Vivaldi wurde 1703 Maestro di Violino an Kirche und Waisenhaus „della Pieta“ in Venedig. 1709 übernahm er die Nachfolge von Francesco Gasparini als Leiter des angesehenen Orchesters dieser Einrichtung. Die Arbeit bestand aus Unterrichten, Konzertieren und Komponieren. Vivaldi soll ein engagierter Instrumentallehrer und Ensembleleiter gewesen sein. Nicht zuletzt diesem Umstand verdankt sich wohl seine enorme Produktivität: Der Herr Lehrer komponierte sich sein Unterrichtsmaterial selbst. Allein 30 seiner rund 240 Violinkonzerte schrieb er für eine besonders talentierte Schülerin im Waisenhaus. In summa hat Vivaldi etwa 500 Konzerte für Soloinstrumente mit Orchester komponiert.

Und, wie sich das für einen guten, aufgeschlossenen Lehrer gehört: Dieser Antonio Vivaldi war ein experimentierfreudiger, geradezu experimentierwütiger Zeitgenosse. Er probierte neue Konzertformen aus, steckte alle möglichen Instrumenten in die Solorolle, darunter das gesamte Spektrum des Holzgebläses, darunter auch die Viola d’amore, die Mandoline, ja sogar das Hackbrett. Er verhalf dem dreisätzigen Konzert zum Durchbruch, und dank ihm wurde das Solokonzert zur konzertanten Hauptform des Hochbarocks.

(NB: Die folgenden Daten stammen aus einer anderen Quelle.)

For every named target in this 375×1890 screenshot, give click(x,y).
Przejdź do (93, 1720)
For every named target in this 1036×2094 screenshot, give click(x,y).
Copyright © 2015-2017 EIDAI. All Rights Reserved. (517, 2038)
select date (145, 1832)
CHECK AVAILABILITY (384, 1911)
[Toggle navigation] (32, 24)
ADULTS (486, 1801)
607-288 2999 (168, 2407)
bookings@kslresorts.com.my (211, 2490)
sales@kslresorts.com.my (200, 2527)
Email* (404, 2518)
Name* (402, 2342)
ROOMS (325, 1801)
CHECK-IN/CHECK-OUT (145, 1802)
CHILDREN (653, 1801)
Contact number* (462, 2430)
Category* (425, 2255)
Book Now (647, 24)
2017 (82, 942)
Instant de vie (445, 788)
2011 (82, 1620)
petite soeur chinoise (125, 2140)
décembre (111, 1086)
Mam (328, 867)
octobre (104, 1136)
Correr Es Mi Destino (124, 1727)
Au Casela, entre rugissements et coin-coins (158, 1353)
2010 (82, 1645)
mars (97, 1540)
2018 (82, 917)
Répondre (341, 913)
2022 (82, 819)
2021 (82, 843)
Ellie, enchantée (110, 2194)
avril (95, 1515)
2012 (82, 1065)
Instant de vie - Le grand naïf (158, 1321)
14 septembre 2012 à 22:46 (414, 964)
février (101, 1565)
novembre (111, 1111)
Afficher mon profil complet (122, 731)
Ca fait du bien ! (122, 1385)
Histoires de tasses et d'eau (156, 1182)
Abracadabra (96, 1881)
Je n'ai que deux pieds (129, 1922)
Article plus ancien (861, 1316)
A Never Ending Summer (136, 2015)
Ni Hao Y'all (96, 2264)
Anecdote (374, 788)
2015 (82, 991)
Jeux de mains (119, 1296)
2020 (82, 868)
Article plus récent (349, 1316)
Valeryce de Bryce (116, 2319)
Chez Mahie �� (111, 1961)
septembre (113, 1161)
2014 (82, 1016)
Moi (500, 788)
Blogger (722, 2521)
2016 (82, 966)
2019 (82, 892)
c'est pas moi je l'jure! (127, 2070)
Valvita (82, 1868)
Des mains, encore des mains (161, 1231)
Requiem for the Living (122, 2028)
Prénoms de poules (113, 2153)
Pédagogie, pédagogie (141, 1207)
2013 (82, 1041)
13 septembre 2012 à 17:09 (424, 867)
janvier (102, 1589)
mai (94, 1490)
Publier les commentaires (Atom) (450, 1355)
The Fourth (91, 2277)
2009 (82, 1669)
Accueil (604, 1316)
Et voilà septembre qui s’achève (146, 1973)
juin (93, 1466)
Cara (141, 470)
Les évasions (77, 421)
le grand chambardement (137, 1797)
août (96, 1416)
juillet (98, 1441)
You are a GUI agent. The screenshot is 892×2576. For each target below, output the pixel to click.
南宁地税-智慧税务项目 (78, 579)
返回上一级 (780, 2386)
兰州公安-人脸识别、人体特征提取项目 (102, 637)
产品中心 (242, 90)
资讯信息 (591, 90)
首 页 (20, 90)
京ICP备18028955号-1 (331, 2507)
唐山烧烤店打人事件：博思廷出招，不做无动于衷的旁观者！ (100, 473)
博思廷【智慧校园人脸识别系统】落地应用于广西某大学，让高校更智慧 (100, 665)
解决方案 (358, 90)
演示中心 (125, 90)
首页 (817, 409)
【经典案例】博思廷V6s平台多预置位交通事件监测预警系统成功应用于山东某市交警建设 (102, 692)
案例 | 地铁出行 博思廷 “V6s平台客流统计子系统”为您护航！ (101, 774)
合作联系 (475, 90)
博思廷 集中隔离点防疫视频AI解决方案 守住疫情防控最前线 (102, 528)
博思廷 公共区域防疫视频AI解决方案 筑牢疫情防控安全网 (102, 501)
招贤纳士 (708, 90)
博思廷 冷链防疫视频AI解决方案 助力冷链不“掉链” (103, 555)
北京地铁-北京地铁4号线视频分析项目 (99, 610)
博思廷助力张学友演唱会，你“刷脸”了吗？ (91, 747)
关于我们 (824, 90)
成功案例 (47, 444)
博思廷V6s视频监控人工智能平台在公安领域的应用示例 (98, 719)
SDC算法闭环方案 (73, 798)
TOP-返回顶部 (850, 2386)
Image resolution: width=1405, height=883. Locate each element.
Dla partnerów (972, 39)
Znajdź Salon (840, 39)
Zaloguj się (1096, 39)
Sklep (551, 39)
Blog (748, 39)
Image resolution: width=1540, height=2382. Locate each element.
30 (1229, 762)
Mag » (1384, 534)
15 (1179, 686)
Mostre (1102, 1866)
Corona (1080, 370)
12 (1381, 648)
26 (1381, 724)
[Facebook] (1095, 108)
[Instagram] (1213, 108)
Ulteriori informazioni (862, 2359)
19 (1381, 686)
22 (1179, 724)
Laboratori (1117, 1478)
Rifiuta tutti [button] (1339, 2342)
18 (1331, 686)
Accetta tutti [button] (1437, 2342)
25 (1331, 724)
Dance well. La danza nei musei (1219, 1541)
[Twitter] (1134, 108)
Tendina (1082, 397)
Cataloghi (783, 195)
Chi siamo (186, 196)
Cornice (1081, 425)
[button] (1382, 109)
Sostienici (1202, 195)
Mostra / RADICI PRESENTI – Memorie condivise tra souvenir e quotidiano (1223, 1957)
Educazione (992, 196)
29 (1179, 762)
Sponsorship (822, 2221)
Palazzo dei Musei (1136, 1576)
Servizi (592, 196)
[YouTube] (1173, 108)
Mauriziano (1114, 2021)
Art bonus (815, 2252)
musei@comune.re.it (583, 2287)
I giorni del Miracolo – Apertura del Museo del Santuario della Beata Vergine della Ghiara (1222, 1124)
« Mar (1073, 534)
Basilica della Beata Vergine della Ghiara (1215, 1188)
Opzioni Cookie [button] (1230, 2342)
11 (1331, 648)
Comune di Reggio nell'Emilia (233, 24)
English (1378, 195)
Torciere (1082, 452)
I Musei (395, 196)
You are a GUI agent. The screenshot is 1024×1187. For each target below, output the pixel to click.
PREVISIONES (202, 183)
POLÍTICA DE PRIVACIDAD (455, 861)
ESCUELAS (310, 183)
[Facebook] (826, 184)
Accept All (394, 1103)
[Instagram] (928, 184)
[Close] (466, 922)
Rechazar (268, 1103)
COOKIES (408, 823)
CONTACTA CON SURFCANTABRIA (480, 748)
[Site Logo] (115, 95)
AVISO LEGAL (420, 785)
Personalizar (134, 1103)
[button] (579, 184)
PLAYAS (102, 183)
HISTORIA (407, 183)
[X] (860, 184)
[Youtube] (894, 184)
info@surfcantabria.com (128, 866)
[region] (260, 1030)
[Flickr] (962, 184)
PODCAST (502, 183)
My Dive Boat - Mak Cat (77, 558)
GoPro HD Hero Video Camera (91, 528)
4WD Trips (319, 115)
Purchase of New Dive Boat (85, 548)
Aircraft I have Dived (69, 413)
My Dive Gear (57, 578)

Vivaldi war bald einer der einflussreichsten Musiker Italiens. Als 1712 in Amsterdam die Sammlung „L’estro armonico“ mit 12 Konzerten von ihm erschien, machte ihn das rasch in ganz Europa bekannt. Der Einfluss von Vivaldis Musik auf seine Zeit wird auch bei Johann Sebastian Bach deutlich, der beispielsweise mehrere Konzerte des Italieners für Cembalo und Orgel transkribierte. Vivaldi reiste viel, arbeitete auch außerhalb Venedigs, etwa in Mantua als Kapellmeister des Landgrafen Philipp von Hessen-Darmstadt.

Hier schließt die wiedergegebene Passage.